Mechanical modulation of the transverse tubular system of ventricular cardiomyocytes

• Published in: Progress in biophysics and molecular biology Vol. 110; no. 2-3; pp. 218 - 225
• Main Authors: McNary, Thomas G., Spitzer, Kenneth W., Holloway, Hilary, Bridge, John H.B., Kohl, Peter, Sachse, Frank B.
• Format: Journal Article
• Language: English
• Published: England Elsevier Ltd 01.10.2012
• Subjects: Actinin - metabolism; Animals; Biomechanical Phenomena; Cell Survival; Confocal microscopy; Contraction; Cytoskeleton - metabolism; Heart Ventricles - cytology; Mechanical Phenomena; Myocyte; Myocytes, Cardiac - cytology; Myocytes, Cardiac - metabolism; Rabbits; Sarcomeres - metabolism; Strain; Stress, Mechanical; Transverse tubule; PBS; WGA; t-system; t-tubule; Confocal microscopy; SL; Transverse tubule; TEM; Contraction; Myocyte; Strain; RyRs
• ISSN: 0079-6107; 1873-1732
• DOI: 10.1016/j.pbiomolbio.2012.07.010

In most mammalian cardiomyocytes, the transverse tubular system (t-system) is a major site for electrical signaling and excitation–contraction coupling.

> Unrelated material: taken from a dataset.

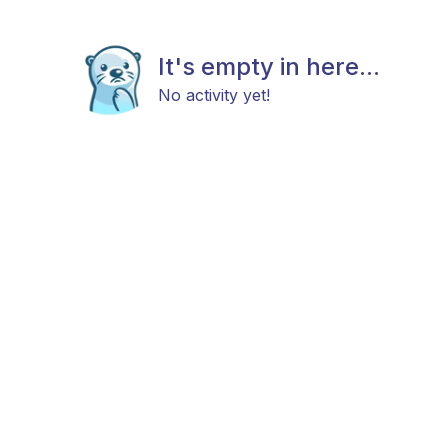
It's empty in here...
No activity yet!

The t-system consists of membrane invaginations, which are decorated with various proteins involved in excitation–contraction coupling and mechano-electric feedback. Remodeling of the t-system has been reported for cells in culture and various types of heart disease. In this paper, we provide insights into effects of mechanical strain on the t-system in rabbit left ventricular myocytes. Based on fluorescent labeling, three-dimensional scanning confocal microscopy, and digital image analysis, we studied living and fixed isolated cells in different strain conditions. We extracted geometric features of transverse tubules (t-tubules) and characterized their arrangement with respect to the Z-disk. In addition, we studied the t-system in cells from hearts fixed either at zero left ventricular pressure (slack), at 30 mmHg (volume overload), or during lithium-induced contracture, using transmission electron microscopy. Two-dimensional image analysis was used to extract features of t-tubule cross-sections. Our analyses of confocal microscopic images showed that contracture at the cellular level causes deformation of the t-system, increasing the length and volume of t-tubules, and altering their cross-sectional shape. TEM data reconfirmed the presence of mechanically induced changes in t-tubular cross sections. In summary, our studies suggest that passive longitudinal stretching and active contraction of ventricular cardiomyocytes affect the geometry of t-tubules. This confirms that mechanical changes at cellular levels could promote alterations in partial volumes that would support a convection-assisted mode of exchange between the t-system content and extracellular space.